DEDICACESSEN

Blog de cuisine et de petites histoire ; Le principe ? Tout un plat, toute une histoire... Quand l'inspiration est là, la recette est dédiée à un personnage de mes paysages réels ou rêvés : Vouivre, Hopper, San Antonio, André Breton, Maroc, Italie, enfanc

dimanche 18 février 2007

[Chacun sa Vouivre]..........

La Vouivre est la légende (mon œil !) franc-comtoise la plus vivace. Si on en croit l’ouvrage très scientifique " la Grande Encyclopédie des Fées ", la Vouivre serait un serpent ailé couvert de feu, portant à son front une pierre précieuse qui étincelle dans le ciel où elle passe. Elle est gardienne des trésors, féconde la terre, le ciel et les rivières. Elle est l’alliance des quatre éléments et ramène le printemps. Reine des serpents, elle leur commande d’attaquer l’impudent qui tenterait de voler son escarboucle écarlate, qu’elle pose sur les berges quand elle va se baigner. Elle se montre parfois en femme, notamment sur la toile tendue de Leonor Fini, la pellicule enroulée de films ou sur le papier lissé des livres de Marcel Aymé… C’est dans les pages que lui a consacrées ce grand "imaginateur" que je l’ai rencontrée pour la deuxième fois et chérie pour la vie. Au premier rendez-vous, j’étais trop petite pour prêter attention à elle. Je lui préférais d’autres histoires de chez nous et d’ailleurs ; elle me faisait sans doute un peu peur, présentée qu’elle était comme femme-dragon, capable de colères terribles et meurtrières, accusée même d’infanticides cannibales. Marcel le tant aimé, me l’a rendue amoureuse, terrienne et sirène tout à la fois, palpitante et, essentiellement, Femme.

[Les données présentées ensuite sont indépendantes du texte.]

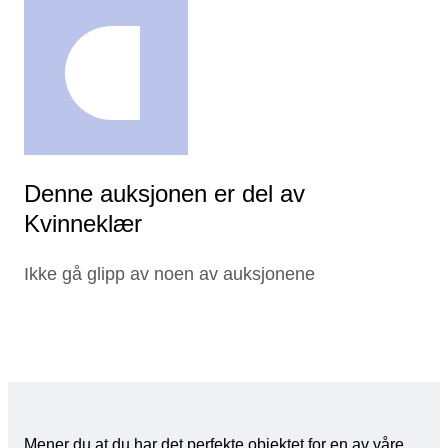
Denne auksjonen er del av
Kvinneklær
Ikke gå glipp av noen av auksjonene
Mener du at du har det perfekte objektet for en av våre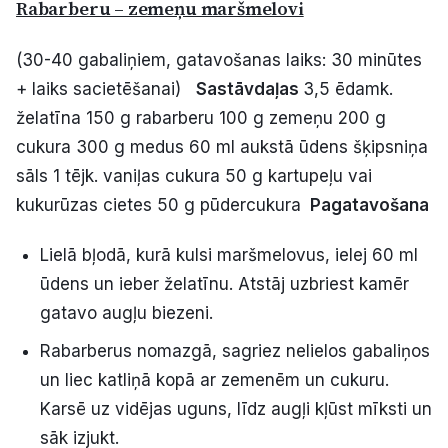
Rabarberu – zemeņu maršmelovi
(30-40 gabaliņiem, gatavošanas laiks: 30 minūtes
+ laiks sacietēšanai)
Sastāvdaļas
3,5 ēdamk.
želatīna 150 g rabarberu 100 g zemeņu 200 g
cukura 300 g medus 60 ml aukstā ūdens šķipsniņa
sāls 1 tējk. vaniļas cukura 50 g kartupeļu vai
kukurūzas cietes 50 g pūdercukura
Pagatavošana
Lielā bļodā, kurā kulsi maršmelovus, ielej 60 ml
ūdens un ieber želatīnu. Atstāj uzbriest kamēr
gatavo augļu biezeni.
Rabarberus nomazgā, sagriez nelielos gabaliņos
un liec katliņā kopā ar zemenēm un cukuru.
Karsē uz vidējas uguns, līdz augļi kļūst mīksti un
sāk izjukt.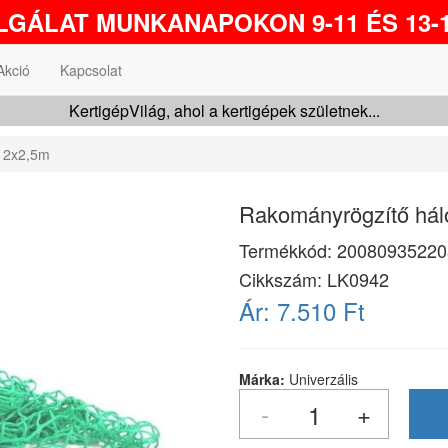
GÁLAT MUNKANAPOKON 9-11 ÉS 13-1
Akció
Kapcsolat
KertigépVilág, ahol a kertigépek születnek...
 2x2,5m
Rakományrögzítő hál
Termékkód:
20080935220
Cikkszám:
LK0942
Ár:
7.510 Ft
Márka:
Univerzális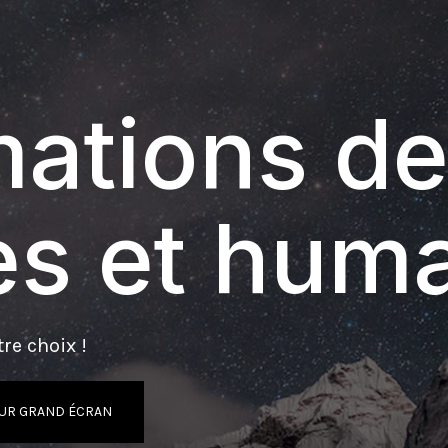
ations de
s et hum
re choix !
UR GRAND ÉCRAN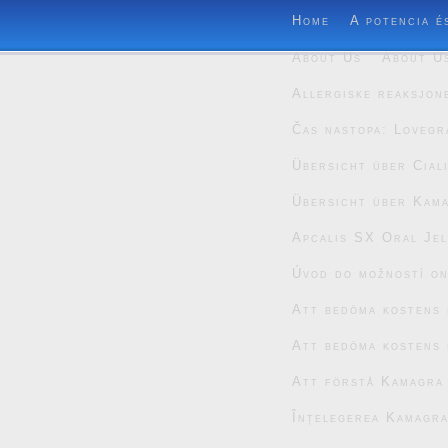
Home
A potencia é
About Us
About U
Allergiske reaksjon
Čas nastopa: Lovegr
Übersicht über Cial
Übersicht über Kam
Apcalis SX Oral Jel
Úvod do možností on
Att bedöma kostens 
Att bedöma kostens 
Att förstå Kamagra
Înțelegerea Kamagra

vouivre00Chacun sa Vouivre. La mienne est toutes les femmes. Amante à l’attente, elle est languissante et huilée, griffe le ciel d’une balafre rouge quand elle le traverse, tempétueuse. C’est le rubis planté en son front qui fait ainsi flamboyer les nuits. Odorante de la terre qu’elle pénètre, cet humus qui enfante également les sapins noirs, elle attend. Sur les murs de pierre sèche perdus au fond des bois, enroulée en l’écorce rêche de l’arbre au coin de ma fenêtre, elle attend. Qu’on la pille ou qu’on la viole, qu’on la vole, qu’on l’envole. Quand, étouffant du vertige de ces songes infinis, elle veut échapper aux fièvres électriques, elle plonge dans l’ombre des bateaux qui promènent les touristes sur les lacs du Jura. Ils perçoivent parfois son chant et croient entendre les échos de la coque heurtée par les flots troublés. Mendiante, elle craquelle, se rompt, hurle puis murmure, sa complainte glisse et file loin, agrippée aux carpes. Ma Vouivre ne mange pas les enfants, elle berce ses petits rêvés sur son sein blanc, fleurant la vase et la résine. Quand elle voltige sous la surface des rivières quand elle se glisse à minuit dans les fontaines, elle avale tous les secrets féminins qu’elles charrient. Ma Vouivre est la confidente voleuse de ses sœurs. Elle enterre les tromperies, broie les incestes, incendie les amitiés interdites, digère les meurtres, efface les abandons, emprisonne en son cœur l’écho des aveux muets colportés par l’eau. Chaque secret dont elle se charge ainsi, grossit la pierre à son front, son âme bouleversante. Les hommes veulent tous s’en emparer.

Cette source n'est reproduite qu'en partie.